Part 9: Episode 9: Urgent Urgent EmergencyEpisode 9: Urgent Urgent Emergency
Last time, we visited Dr. Klamp, and now we know everything there is to know about mitochondria!
Gah! Yes, we do! Go away!
Today, we're heading back to the precinct, presumably to report in about the clearly suspicious mad scientist we just met.
Seriously. Why are insane, reclusive scientists always so rude!
: That man... I've seen him... before. But I can't remember... where.
: You weren't listening to me at all, were you, Shatner?
Just then, Daniel's radio beeps!
Shouldn't we be able to hear what the other person is saying? It's a radio, not a bluetooth.
: Aya, looks like we got a break in the case!
: I said, we just got a break in the case!
: I can't hear you over my foreshadowing. What did you say?
: Seriously, did you say something?
I'm gonna link the PD music again, because it's chill as fuck.
Daniel hurries on ahead, but let's take our time and chat with the doorman.
: Hope you bag this creep soon... I'd hate to bump into him on the street!
Man, could you imagine? You're just walking down the street, then bam! You walk right into a floating lady with a tree stump for legs. Talk about awkward!
Oh, Cathy. You are so super useful.
: Who are you again?
Enough screwing around. We go catch up with Daniel and head into the Press Room.
: Let's go, folks, we're starting the meeting.

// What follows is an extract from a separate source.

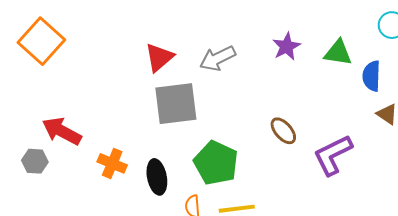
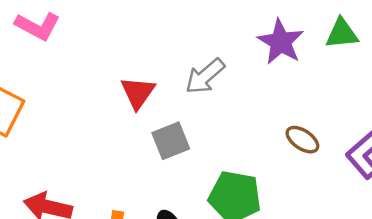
purple star: (286, 47) -> (281, 42), size x1.4
gray square: (176, 104) -> (171, 141), size x0.7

I guess it also doubles as a conference room? Check out all the little notes and shit on the chalkboard. Makes me kinda miss prerendered backgrounds
: but people are still gathering at the stage. We must NOT let another massacre happen again!

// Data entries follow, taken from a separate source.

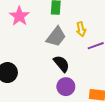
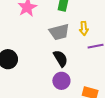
gray trapezoid: (56, 37) -> (59, 32), turned 30

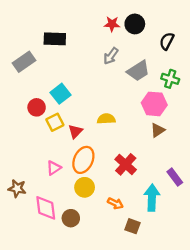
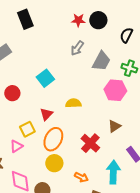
black rectangle: (55, 39) -> (25, 19), moved, turned 66
gray trapezoid: (138, 71) -> (101, 61), turned -30
cyan square: (61, 94) -> (45, 78), moved
yellow square: (55, 122) -> (27, 129), moved
brown triangle: (158, 130) -> (114, 126), moved
pink triangle: (54, 168) -> (16, 146), moved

: Hey, the concert was canceled because the performer turned into a crazy monster and set Carnegie Hall on fire. Wanna go hang out at the stage anyway?
: Do I?!
: Central Park!?
: What is it, Daniel?
: Are they retarded?
Daniel Dollis: good dad to a retarded son.
: Aya. Watch his back...!
: Yes, sir!
A shiny new Mod Permit? Well, we should probably go catch up to Daniel and help him save his son from a charbroiled fate.

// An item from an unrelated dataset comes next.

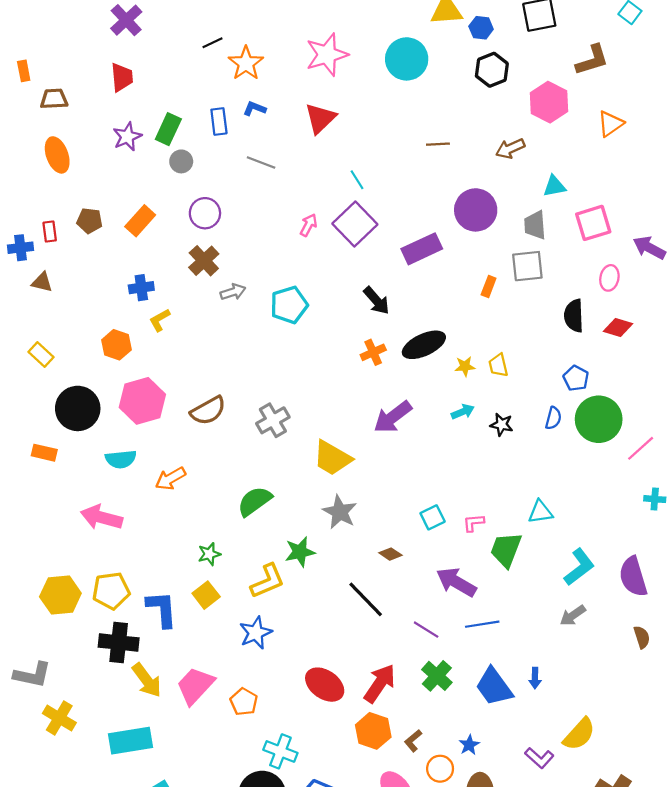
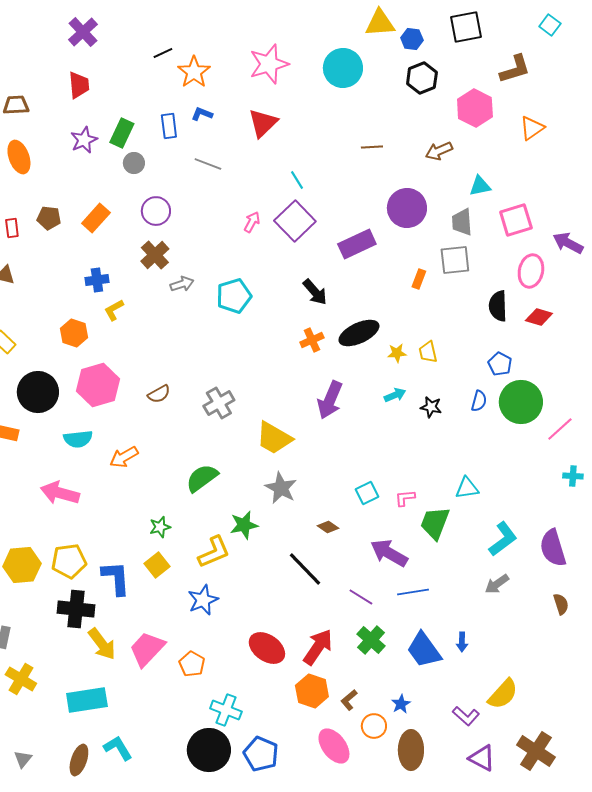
pink ellipse: (609, 278) -> (531, 271), size x1.4
brown semicircle: (208, 411) -> (159, 394), size x0.7
purple arrow: (393, 417) -> (330, 400), turned -30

But...Let's just make a quick stop downstairs.
As an added bonus, we get a neat little scene between Wayne & Torres. For some reason, Wayne's Theme Song plays throughout.
: I didn't ask to be assigned here to watch over the warehouse all day, ya know...
: As long as you see guns as toys, you'll never touch them!
: Hey, I KNOW I can make a stronger gun than you!
: They're supposed to be safer!
: Fine, ya geezer!
: But that goes for you, too. You can never be too careful with a gun!
With that finished, we should probably go save Dan's dumb kid. And his ex-wife, I guess. And while we're there, we might as well try to save all those other dumbies. If we have to.
Let's drive recklessly!
Warning: Cool Ass Shit Incoming
I'm sure Daniel will drive safely and cautiously despite his urgent situation.
: Get the fuck...
: OUTTA MY WAY!
: Thank God we live in New York City, a town well known for having very little traffic.
: Well, it looks like she wants to gather people in one big area...
: ...And then?
: Let's hurry!
: Did you not see that sick drifting back there? How much faster to you think this thing can go?!
I wonder if Eve is still getting a cut of the ticket sales to her canceled but still standing room only concert. She'd probably spend it all on wood finish. And blow.